## THE TASK
Starting at the first line of the listing below and ending at the line with "Części samochodowe", copy each line exactly.

## MATERIAL FOR THE TASK
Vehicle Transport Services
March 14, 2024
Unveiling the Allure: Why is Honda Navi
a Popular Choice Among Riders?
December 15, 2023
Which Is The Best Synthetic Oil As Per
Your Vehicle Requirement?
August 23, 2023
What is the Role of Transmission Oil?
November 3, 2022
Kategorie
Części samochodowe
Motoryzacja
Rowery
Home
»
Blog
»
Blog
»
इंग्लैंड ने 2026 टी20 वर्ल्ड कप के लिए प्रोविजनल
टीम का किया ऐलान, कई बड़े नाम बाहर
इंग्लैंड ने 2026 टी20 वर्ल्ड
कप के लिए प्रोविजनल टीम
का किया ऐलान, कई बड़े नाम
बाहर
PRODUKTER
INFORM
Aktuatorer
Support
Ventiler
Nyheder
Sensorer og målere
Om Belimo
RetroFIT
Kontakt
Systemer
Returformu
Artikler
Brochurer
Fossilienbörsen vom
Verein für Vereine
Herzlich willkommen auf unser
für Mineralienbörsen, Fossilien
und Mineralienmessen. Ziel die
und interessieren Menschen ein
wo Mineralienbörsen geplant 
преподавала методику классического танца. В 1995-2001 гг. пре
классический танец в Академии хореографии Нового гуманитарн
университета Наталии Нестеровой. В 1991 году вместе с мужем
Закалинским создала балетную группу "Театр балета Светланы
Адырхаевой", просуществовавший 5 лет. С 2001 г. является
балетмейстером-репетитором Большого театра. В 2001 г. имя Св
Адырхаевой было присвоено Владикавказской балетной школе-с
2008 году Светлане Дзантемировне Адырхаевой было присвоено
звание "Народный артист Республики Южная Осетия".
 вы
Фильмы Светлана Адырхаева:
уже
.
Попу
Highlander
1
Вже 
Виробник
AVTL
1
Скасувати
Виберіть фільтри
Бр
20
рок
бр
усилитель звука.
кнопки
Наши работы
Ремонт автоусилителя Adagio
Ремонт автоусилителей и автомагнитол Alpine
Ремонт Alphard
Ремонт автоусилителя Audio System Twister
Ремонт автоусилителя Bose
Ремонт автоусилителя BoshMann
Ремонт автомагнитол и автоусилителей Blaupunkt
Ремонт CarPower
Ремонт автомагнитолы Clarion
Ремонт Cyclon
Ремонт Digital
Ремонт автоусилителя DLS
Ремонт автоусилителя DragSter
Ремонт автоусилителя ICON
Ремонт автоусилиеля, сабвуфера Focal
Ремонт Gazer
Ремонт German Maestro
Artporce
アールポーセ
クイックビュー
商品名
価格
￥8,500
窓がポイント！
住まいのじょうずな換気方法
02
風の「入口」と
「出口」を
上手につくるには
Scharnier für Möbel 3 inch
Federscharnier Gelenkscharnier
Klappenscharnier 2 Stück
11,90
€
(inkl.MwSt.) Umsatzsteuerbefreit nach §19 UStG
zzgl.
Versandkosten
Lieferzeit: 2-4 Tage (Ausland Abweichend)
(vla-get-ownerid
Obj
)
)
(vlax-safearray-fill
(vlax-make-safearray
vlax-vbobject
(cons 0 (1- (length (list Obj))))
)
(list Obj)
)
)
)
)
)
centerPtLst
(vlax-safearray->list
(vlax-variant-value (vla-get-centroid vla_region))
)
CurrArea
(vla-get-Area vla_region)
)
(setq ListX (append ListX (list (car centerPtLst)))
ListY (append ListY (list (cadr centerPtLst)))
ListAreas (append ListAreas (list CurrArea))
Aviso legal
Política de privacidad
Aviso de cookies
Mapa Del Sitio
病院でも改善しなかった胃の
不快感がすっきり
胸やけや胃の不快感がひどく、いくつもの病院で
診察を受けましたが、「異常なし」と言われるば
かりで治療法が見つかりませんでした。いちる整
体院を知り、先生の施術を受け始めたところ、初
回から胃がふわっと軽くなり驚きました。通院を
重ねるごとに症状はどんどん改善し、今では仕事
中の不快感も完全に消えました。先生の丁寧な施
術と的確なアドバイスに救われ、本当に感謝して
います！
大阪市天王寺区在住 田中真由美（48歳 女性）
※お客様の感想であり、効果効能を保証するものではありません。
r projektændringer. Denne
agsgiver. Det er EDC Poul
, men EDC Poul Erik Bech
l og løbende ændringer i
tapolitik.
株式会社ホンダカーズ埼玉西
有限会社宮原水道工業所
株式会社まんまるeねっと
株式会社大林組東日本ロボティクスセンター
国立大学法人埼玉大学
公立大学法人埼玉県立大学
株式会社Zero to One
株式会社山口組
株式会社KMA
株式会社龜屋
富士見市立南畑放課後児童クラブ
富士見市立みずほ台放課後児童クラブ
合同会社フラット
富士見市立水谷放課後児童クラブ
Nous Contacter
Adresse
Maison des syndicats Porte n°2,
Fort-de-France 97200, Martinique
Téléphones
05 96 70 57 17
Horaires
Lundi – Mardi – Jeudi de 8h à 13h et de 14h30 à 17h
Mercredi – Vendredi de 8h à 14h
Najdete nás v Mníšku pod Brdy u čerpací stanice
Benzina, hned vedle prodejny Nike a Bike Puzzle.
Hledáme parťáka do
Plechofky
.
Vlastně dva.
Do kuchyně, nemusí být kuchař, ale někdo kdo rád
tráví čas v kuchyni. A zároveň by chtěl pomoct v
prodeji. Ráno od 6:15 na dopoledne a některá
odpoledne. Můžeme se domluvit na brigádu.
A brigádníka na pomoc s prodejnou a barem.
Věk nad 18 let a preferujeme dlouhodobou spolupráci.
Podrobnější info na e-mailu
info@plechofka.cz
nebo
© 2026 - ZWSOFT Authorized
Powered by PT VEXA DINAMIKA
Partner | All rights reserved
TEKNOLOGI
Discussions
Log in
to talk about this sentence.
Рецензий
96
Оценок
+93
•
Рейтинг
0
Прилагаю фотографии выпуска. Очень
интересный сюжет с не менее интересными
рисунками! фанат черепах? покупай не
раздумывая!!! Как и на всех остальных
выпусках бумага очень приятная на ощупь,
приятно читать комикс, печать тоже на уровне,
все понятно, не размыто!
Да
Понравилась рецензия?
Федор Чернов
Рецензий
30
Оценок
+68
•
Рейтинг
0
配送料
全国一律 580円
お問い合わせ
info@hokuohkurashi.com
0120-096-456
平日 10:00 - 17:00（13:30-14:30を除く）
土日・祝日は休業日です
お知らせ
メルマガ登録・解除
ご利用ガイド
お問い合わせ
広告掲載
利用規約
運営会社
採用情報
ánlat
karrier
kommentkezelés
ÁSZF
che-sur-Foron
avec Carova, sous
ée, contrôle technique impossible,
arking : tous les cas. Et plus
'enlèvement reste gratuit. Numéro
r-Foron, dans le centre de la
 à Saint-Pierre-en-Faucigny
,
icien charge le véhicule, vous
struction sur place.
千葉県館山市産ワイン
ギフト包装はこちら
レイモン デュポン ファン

## REPLY TO THE TASK
Vehicle Transport Services
March 14, 2024
Unveiling the Allure: Why is Honda Navi
a Popular Choice Among Riders?
December 15, 2023
Which Is The Best Synthetic Oil As Per
Your Vehicle Requirement?
August 23, 2023
What is the Role of Transmission Oil?
November 3, 2022
Kategorie
Części samochodowe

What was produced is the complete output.